Faye Resnick: recovering drug-user and friend of Nicole whose book, full of details of Nicole's sex life, has sold 1 million copies.
(Brian) Kato Kaelin: the aging surfer boy "caretaker" who lived in OJ's guesthouse.
Rosa Lopez: OJ's neighbour's maid, who supports OJ's alibi that he was home swinging a golf-club on the night of the events.
Mr Park: OJ's limo-driver, who was kept waiting a very long time outside OJ's house on the night of the murders.
AC: Al Cowlings, OJ's lifelong friend, the one who drove the getaway car ("the Bronco") in the "low-speed" car chase.
Detective Mark Furhmand: the detective who found "the bloody glove" at OJ's estate.
The Akita: Nicole's dog, found by neighbours wandering and wailing its famous "plaintive wail" some time after 10.15pm.

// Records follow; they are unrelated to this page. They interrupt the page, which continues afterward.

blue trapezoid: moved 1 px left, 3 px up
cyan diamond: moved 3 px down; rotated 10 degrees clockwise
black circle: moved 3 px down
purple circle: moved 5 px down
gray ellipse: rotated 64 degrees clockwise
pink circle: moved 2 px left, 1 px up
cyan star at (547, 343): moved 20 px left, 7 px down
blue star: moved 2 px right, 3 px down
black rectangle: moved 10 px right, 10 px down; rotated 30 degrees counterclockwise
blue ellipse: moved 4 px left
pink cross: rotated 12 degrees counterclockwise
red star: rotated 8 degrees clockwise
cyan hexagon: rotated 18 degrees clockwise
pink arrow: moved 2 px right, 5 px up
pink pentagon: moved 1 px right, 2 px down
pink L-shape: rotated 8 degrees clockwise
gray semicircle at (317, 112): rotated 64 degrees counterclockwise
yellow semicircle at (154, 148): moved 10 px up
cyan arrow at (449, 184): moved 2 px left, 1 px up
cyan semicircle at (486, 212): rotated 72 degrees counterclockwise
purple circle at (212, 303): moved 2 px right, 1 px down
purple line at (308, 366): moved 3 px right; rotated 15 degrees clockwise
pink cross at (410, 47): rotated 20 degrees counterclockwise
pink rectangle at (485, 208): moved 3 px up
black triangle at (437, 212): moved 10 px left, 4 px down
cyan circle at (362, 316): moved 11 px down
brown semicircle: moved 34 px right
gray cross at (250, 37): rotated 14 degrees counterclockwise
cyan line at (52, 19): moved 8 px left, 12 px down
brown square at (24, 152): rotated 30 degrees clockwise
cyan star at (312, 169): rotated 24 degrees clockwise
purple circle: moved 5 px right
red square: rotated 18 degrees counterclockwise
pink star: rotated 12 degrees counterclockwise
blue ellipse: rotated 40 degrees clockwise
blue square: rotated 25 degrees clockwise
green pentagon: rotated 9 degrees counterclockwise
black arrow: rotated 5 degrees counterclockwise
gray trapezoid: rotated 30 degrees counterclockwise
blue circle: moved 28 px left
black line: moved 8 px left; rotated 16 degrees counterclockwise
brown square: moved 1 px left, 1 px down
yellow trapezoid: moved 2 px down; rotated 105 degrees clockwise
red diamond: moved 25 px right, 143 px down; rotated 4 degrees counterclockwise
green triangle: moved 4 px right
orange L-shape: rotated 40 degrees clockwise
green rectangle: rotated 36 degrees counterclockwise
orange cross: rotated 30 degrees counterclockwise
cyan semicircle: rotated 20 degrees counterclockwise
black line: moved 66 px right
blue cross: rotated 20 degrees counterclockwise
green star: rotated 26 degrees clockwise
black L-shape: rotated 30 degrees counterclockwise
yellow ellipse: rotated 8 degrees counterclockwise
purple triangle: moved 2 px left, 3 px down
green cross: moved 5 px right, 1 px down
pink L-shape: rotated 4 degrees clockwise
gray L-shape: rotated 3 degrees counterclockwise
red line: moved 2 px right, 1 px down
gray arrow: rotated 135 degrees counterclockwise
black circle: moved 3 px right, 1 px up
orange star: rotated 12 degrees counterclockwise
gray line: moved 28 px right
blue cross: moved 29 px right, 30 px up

Marcia Clark: the attorney for the prosecution. Softened her image, after professional training, to compete with Johnnie Cochran.
Johnnie L Cochran: Mr Charisma, the lawyer who heads the so-called "Dream Team" defending OJ.
Denise Brown: Recovering alcoholic sister of Nicole whose sobs on the witness stand were called crocodile tears by the defence.
ESSENTIAL PRODUCTS
OFFICIAL ENDORSEMENTS
(Products OJ used to endorse before his arrest): Hertz rental cars; TreeSweet Products Company's orange juice; Aome Boot Company's Dingo boots; Hyde Athletic Industries' Spot-Bilt athletic shoes; General Motors' Chevrolet; Foster Grant sunglasses; Schick shavers; Royal Crown Cola; Wilson Sporting Goods.
UNOFFICIAL ENDORSEMENTS
(Products and businesses which have benefited from OJ's appearances on Court TV): the Ford Bronco (as used in the "low-speed" car chase); the IBM Think Pad (Judge Ito's courtroom lap top computer with enlarged-for- TV IBM logo); Bloomingdale's (possible purchase point of the now evidentiary bloodied gloves); Ben & Jerry's ice-cream (or was it frozen yoghurt?); McDonald's (where OJ drove, with Kato Kaelin, in his blue Bentley after his daughter's dance recital on the night of the murders); Mezzaluna (the quiet Brentwood restaurant, scene of Nicole Brown's last supper, where Ron Goldman, the other victim, was a waiter - and where it is now impossible to get a reservation); Reebok tennis shoes (which OJ says he was wearing on the night of 12 June; now held as evidence); spouse abuse hotlines (use of which has escalated dramatically since "the events").
TRIAL SPIN-OFFS
OJ, the books: a recent New York Times bestseller list included: at No 1, I Want to Tell You, by OJ Simpson; at No 2, Raging Heart, by Shelia Weller (an account of OJ's marriage to Nicole); and, at No 9, Nicole Brown Simpson, by Faye D. Resnick and Mike Walker.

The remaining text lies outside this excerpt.